How much data is needed to train BERT? ›

Training a large language model like BERT or GPT requires a substantial amount of data to achieve good performance. While there's no strict minimum amount, typically these models are trained on datasets containing hundreds of gigabytes to terabytes of text data.

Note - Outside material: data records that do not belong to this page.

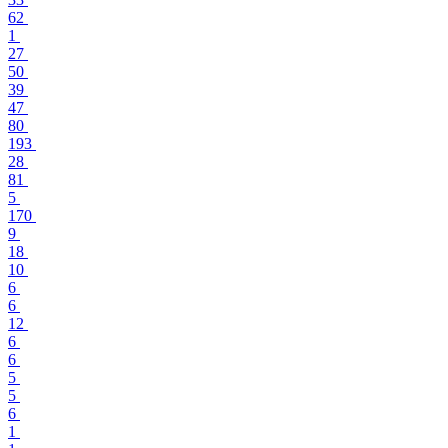
62
1
27
50
39
47
80
193
28
81
5
170
9
18
10
6
6
12
6
6
5
5
6
1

How many GB is 1 billion parameters? ›

Typically, LLMs are trained with single- or half-precision floating point numbers (float32 and float16). One float16 has 16 bits, or 2 bytes, and so one billion parameters require 2 gigabytes.

Top Articles
Spectrum Internet Plans, Prices, and Packages
How Brazil's Rebeca Andrade, world's other gymnasts match up with Simone Biles at Olympics
Hotels Near 6491 Peachtree Industrial Blvd
Encore Atlanta Cheer Competition
Knoxville Tennessee White Pages
What spices do Germans cook with?
Linkvertise Bypass 2023
Top Financial Advisors in the U.S.
Unlocking the Enigmatic Tonicamille: A Journey from Small Town to Social Media Stardom
Decaying Brackenhide Blanket
Xm Tennis Channel
2024 U-Haul ® Truck Rental Review
Guidewheel lands $9M Series A-1 for SaaS that boosts manufacturing and trims carbon emissions | TechCrunch
Kitty Piggy Ssbbw
Patrick Bateman Notebook
Vistatech Quadcopter Drone With Camera Reviews
Everything you need to know about Costco Travel (and why I love it) - The Points Guy
Yard Goats Score
Espn Horse Racing Results
Johnnie Walker Double Black Costco
Lisas Stamp Studio
R. Kelly Net Worth 2024: The King Of R&B's Rise And Fall
Www.dunkinbaskinrunsonyou.con
Dewalt vs Milwaukee: Comparing Top Power Tool Brands - EXTOL
Nesb Routing Number
Busted Mugshots Paducah Ky
Cable Cove Whale Watching
R Baldurs Gate 3
Aes Salt Lake City Showdown
TJ Maxx‘s Top 12 Competitors: An Expert Analysis - Marketing Scoop
Dell 22 FHD-Computermonitor – E2222H | Dell Deutschland
Town South Swim Club
Ipcam Telegram Group
Rush County Busted Newspaper
Pixel Combat Unblocked
Chadrad Swap Shop
Memberweb Bw
Diana Lolalytics
Personalised Handmade 50th, 60th, 70th, 80th Birthday Card, Sister, Mum, Friend | eBay
Tsbarbiespanishxxl
Directions To The Closest Auto Parts Store
Thor Majestic 23A Floor Plan
Craigslist Farm And Garden Reading Pa
Cocorahs South Dakota
Cuckold Gonewildaudio
What is a lifetime maximum benefit? | healthinsurance.org
Tito Jackson, member of beloved pop group the Jackson 5, dies at 70
116 Cubic Inches To Cc
Evil Dead Rise - Everything You Need To Know
F9 2385
Adams County 911 Live Incident
7 National Titles Forum
Latest Posts
Article information

Author: Neely Ledner

Last Updated:

Views: 5574

Rating: 4.1 / 5 (62 voted)

Reviews: 85% of readers found this page helpful

Author information

Name: Neely Ledner

Birthday: 1998-06-09

Address: 443 Barrows Terrace, New Jodyberg, CO 57462-5329

Phone: +2433516856029

Job: Central Legal Facilitator

Hobby: Backpacking, Jogging, Magic, Driving, Macrame, Embroidery, Foraging

Introduction: My name is Neely Ledner, I am a bright, determined, beautiful, adventurous, adventurous, spotless, calm person who loves writing and wants to share my knowledge and understanding with you.